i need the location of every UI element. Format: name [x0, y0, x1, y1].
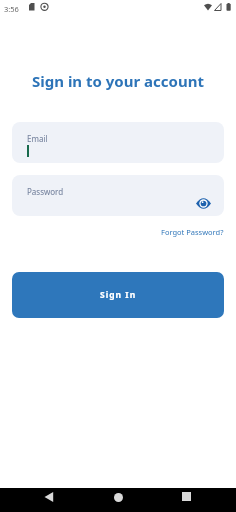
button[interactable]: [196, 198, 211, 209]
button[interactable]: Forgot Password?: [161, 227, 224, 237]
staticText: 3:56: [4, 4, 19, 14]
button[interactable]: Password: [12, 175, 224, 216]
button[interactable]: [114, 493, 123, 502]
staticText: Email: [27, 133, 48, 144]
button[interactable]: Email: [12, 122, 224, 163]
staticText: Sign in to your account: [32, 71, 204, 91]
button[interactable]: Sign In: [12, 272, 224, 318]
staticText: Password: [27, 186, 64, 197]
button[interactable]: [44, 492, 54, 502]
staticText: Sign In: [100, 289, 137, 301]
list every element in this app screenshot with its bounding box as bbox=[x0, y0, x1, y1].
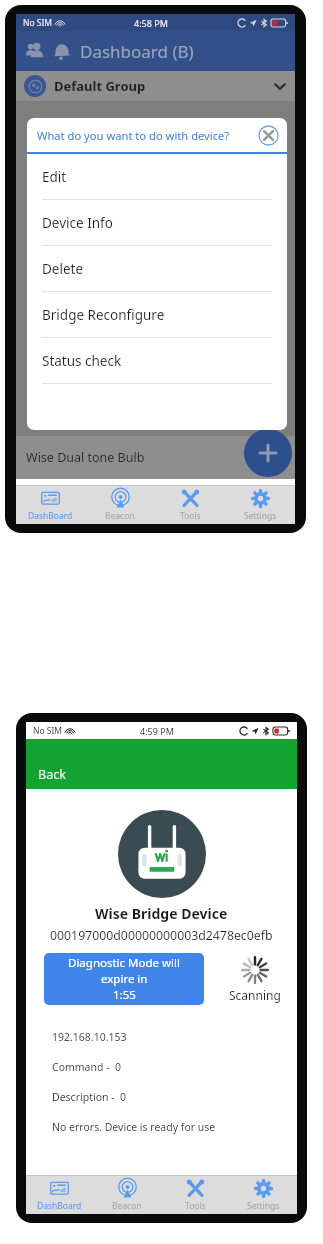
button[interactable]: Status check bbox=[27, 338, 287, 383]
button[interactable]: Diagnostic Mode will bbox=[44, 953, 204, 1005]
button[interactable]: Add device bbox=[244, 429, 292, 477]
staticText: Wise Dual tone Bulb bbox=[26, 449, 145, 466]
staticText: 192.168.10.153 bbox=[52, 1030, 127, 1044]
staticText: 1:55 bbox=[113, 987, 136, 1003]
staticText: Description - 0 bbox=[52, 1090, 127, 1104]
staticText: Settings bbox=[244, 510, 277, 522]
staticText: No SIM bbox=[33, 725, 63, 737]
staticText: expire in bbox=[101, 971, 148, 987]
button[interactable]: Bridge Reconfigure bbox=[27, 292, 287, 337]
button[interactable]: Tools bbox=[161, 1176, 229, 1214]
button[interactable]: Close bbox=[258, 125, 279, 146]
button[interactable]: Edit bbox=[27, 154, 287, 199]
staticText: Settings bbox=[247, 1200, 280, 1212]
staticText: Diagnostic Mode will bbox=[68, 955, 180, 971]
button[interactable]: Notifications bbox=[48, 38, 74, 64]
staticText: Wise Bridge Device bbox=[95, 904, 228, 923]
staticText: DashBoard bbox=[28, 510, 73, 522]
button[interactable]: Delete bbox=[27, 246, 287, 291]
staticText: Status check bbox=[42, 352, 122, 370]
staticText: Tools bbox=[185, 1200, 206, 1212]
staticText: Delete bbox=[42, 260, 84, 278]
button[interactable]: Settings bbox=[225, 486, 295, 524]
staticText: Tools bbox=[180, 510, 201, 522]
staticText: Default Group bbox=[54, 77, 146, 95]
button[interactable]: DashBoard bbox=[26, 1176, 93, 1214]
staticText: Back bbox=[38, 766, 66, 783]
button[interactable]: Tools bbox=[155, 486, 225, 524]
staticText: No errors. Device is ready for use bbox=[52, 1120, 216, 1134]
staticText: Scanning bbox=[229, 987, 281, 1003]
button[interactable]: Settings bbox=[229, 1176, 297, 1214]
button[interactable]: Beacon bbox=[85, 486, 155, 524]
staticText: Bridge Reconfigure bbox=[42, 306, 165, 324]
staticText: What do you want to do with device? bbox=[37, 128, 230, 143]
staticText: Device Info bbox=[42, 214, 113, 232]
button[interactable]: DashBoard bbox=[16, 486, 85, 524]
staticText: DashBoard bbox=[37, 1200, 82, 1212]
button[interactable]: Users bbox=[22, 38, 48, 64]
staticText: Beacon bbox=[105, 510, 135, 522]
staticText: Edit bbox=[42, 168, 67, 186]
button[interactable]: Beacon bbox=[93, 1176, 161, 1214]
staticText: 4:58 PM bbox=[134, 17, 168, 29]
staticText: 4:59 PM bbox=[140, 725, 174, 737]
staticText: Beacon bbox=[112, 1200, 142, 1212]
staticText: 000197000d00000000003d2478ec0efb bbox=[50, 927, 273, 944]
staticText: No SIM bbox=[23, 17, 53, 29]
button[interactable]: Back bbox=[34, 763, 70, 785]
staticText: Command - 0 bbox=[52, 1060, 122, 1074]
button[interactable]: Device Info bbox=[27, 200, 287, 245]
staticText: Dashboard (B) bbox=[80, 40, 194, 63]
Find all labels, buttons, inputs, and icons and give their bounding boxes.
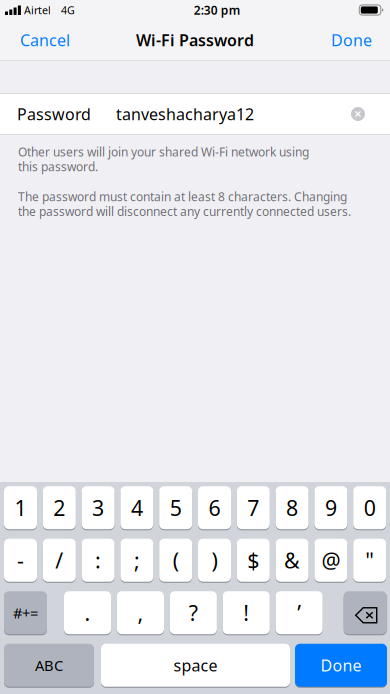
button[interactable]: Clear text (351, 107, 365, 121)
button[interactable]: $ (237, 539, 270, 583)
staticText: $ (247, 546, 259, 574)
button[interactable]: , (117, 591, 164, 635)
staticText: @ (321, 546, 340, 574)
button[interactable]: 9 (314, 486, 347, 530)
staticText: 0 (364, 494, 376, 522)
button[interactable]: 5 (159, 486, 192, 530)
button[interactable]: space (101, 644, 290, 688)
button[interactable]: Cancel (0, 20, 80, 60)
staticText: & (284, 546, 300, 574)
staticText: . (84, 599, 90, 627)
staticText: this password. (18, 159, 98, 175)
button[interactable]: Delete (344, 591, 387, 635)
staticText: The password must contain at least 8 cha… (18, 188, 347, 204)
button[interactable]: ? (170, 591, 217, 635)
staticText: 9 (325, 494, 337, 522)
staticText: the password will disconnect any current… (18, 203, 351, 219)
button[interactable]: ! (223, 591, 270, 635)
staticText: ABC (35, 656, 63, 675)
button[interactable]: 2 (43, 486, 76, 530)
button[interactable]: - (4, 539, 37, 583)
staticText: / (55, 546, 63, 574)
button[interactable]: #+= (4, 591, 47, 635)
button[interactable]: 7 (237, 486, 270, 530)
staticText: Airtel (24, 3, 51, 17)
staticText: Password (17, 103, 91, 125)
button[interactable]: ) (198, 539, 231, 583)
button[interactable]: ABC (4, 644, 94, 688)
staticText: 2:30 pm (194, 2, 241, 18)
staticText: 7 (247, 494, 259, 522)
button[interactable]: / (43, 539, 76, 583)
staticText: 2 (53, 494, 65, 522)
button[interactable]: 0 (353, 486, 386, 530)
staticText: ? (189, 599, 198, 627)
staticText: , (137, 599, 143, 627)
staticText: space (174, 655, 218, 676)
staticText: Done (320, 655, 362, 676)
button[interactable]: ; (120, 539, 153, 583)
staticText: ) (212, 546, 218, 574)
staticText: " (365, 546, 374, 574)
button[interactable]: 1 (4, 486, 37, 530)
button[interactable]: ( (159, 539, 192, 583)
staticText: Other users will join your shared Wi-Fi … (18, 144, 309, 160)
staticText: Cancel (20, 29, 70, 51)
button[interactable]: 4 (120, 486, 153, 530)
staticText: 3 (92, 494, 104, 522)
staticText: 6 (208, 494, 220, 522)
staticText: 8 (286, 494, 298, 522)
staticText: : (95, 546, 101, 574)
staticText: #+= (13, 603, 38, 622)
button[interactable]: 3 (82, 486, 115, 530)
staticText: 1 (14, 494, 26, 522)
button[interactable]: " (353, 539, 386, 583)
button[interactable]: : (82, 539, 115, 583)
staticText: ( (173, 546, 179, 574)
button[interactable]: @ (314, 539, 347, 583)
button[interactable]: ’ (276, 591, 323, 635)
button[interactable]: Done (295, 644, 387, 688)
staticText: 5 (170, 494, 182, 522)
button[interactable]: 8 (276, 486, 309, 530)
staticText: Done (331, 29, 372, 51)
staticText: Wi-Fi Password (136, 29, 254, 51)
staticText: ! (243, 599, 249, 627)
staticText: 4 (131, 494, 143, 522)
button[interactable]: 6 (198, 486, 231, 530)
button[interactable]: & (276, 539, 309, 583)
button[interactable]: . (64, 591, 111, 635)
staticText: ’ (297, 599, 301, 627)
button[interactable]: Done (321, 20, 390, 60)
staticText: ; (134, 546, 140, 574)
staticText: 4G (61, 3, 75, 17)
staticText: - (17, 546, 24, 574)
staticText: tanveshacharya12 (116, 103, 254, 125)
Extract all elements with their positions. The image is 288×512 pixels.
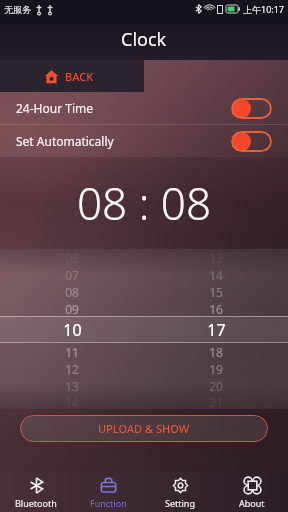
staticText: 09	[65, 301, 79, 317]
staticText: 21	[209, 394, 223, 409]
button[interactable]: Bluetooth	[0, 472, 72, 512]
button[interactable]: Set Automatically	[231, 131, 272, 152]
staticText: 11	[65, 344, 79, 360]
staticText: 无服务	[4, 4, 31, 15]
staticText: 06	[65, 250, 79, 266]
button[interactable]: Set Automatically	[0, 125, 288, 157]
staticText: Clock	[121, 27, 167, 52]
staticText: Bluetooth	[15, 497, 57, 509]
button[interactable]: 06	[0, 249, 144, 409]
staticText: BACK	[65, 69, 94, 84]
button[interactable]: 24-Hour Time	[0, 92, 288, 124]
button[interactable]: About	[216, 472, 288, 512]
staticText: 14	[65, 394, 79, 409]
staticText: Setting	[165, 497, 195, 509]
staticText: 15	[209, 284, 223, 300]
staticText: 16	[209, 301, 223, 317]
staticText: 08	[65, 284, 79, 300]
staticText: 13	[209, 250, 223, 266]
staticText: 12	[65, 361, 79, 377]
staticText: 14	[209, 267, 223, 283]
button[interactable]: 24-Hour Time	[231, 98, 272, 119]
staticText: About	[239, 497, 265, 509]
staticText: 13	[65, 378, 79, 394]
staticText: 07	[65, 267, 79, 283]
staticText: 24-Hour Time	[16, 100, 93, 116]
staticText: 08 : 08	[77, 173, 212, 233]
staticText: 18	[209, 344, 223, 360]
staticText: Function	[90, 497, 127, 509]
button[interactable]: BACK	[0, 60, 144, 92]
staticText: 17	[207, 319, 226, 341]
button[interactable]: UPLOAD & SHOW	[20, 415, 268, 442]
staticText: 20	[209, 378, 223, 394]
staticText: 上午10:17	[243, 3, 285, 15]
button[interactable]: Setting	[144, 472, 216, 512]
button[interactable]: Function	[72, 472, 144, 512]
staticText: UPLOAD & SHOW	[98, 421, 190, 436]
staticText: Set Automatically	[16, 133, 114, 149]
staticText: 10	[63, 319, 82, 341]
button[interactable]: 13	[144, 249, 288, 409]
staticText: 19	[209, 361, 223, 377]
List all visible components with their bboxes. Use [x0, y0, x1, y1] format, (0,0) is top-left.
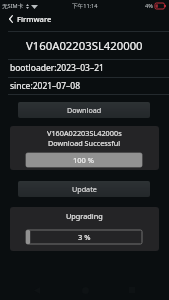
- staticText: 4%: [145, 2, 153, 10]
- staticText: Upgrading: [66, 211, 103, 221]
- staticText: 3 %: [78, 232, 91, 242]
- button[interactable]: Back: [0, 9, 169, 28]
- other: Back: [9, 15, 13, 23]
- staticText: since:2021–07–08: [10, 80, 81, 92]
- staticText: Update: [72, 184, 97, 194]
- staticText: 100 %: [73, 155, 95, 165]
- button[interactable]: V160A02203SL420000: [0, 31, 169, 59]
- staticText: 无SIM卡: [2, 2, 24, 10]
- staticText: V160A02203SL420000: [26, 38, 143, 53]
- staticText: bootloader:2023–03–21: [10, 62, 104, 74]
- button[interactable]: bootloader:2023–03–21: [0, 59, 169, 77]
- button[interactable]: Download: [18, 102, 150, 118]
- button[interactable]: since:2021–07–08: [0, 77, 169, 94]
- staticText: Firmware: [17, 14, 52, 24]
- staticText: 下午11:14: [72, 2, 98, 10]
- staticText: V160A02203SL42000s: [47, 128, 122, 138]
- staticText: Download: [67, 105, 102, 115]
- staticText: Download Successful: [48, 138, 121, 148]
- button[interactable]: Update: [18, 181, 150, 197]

□ □ □ □ □

# [YOUR GOAL]
Collect every line above that contains the word "bounding".

# [WRITTEN SOLUTION]
list every element in this app screenshot with its bounding box as bbox=[x0, y0, x1, y1].
Find all labels, buttons, inputs, and icons and give their bounding boxes.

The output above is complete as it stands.